Em seu livro, ' A parede de ferro , ’ O historiador de Oxford, Avi Shlaim afirma que Ben Gurion foi comprometido com a plena realização do sionismo, independentemente da escala e profundidade da oposição árabe. Assim, o pragmático Ben Gurion viu a paz com os árabes não como uma solução duradoura, mas como um meio para um fim. Shlaim também especula que Ben Gurion aceitou que os israelenses foram os agressores e, portanto, entendeu por que os palestinos os veriam dessa forma. Em 1944, Ben Gurion disse, não há exemplo na história de um povo dizendo que concordamos em renunciar ao nosso país, deixe outro povo vir e se estabelecer aqui e nos exceder em número. O entendimento de Ben Gurion sobre as queixas árabes o levou a acreditar que eles nunca poderiam coexistir, de acordo com Shlaim, que apenas a guerra, não a diplomacia, resolveria o conflito.

Abordagem

A abordagem militarizada defendida por Ben Gurion pode ter sido um produto das circunstâncias. Netanyahu, em contraste, nunca tendo que enfrentar um ataque externo, talvez acreditasse que o domínio israelense poderia ser estabelecido por meio de uma abordagem de longo prazo. Em um artigo para a Foreign Affairs Magazine, o historiador Hussein Ibish descreve Netanyahu como se contentando em deixar as coisas basicamente como estão, mexendo nas margens com novos assentamentos e outras pequenas mudanças que podem ter um efeito cumulativo profundo, mas apenas no longo prazo.

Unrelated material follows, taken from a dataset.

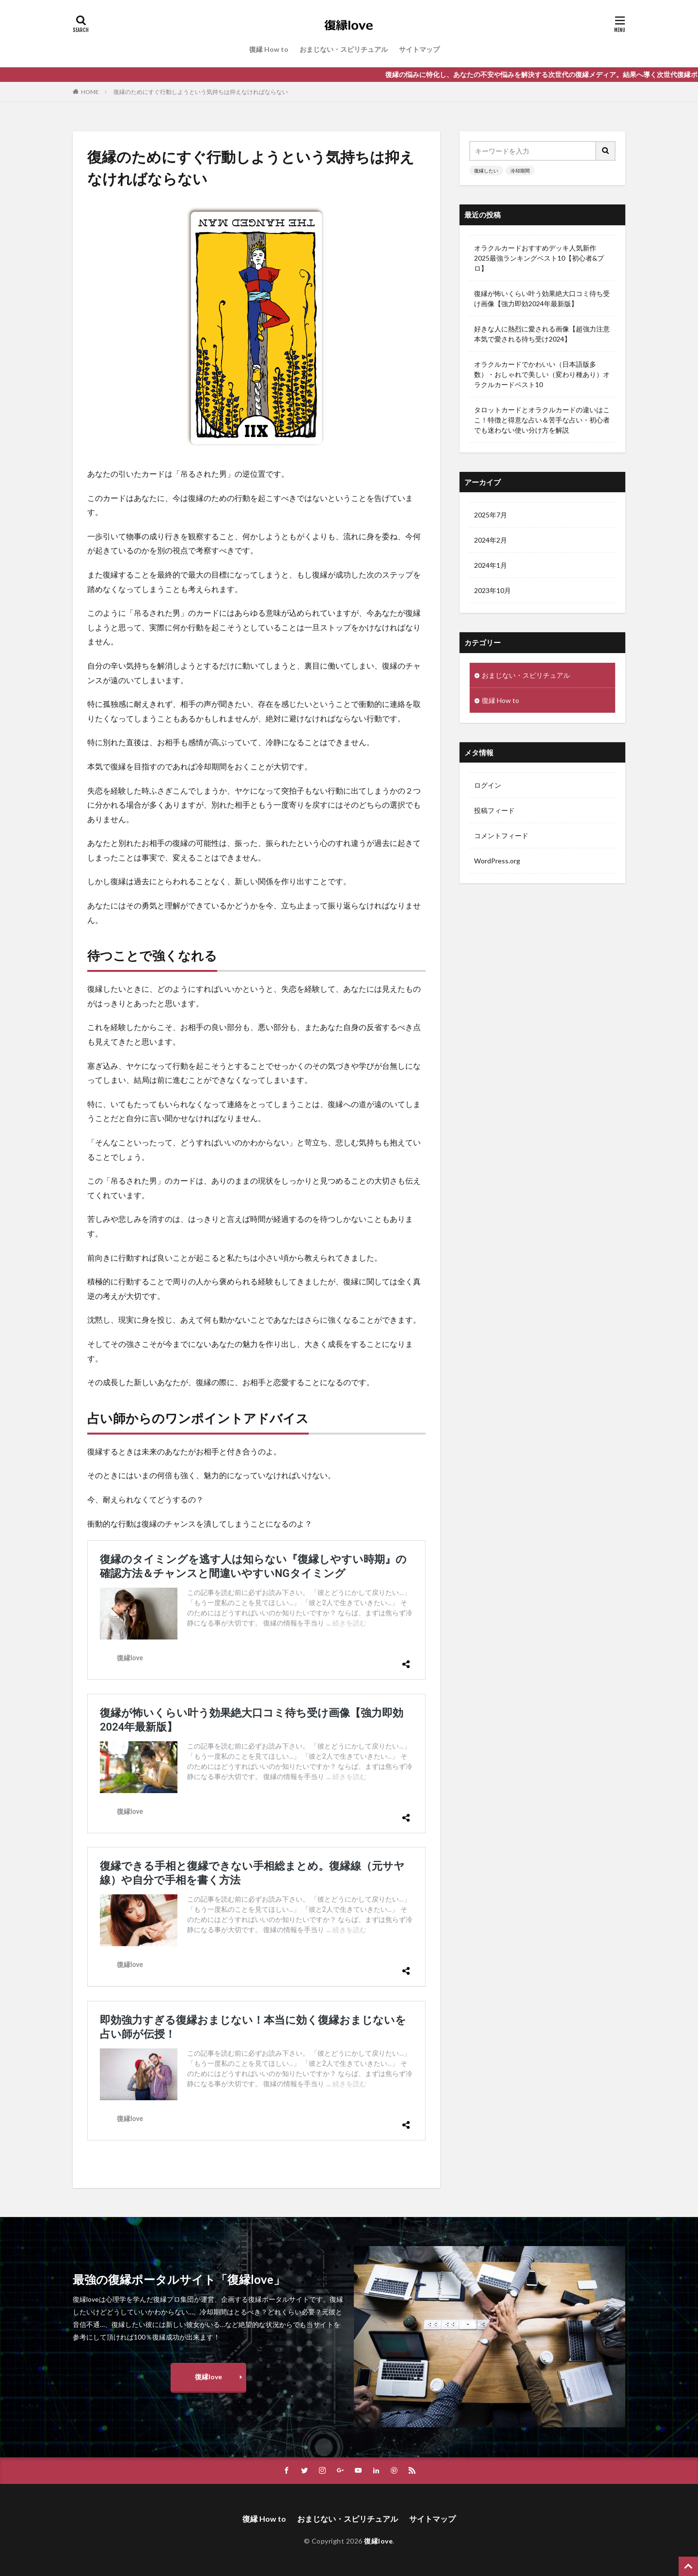  Describe the element at coordinates (542, 334) in the screenshot. I see `好きな人に熱烈に愛される画像【超強力注意本気で愛される待ち受け2024】` at that location.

No entanto, embora Netanyahu preferisse o jogo longo à guerra total, ele nunca vacilou em sua convicção de que Israel era uma terra para os judeus. Israel é o estado-nação do povo judeu - e somente eles, declarou ele em 2015. De acordo com Indyk, durante seu primeiro mandato como primeiro-ministro em 1998, Netanyahu relutantemente aceitou a barganha consagrada nos acordos de Oslo e relutantemente concedeu um meros 13% da Cisjordânia para o domínio palestino.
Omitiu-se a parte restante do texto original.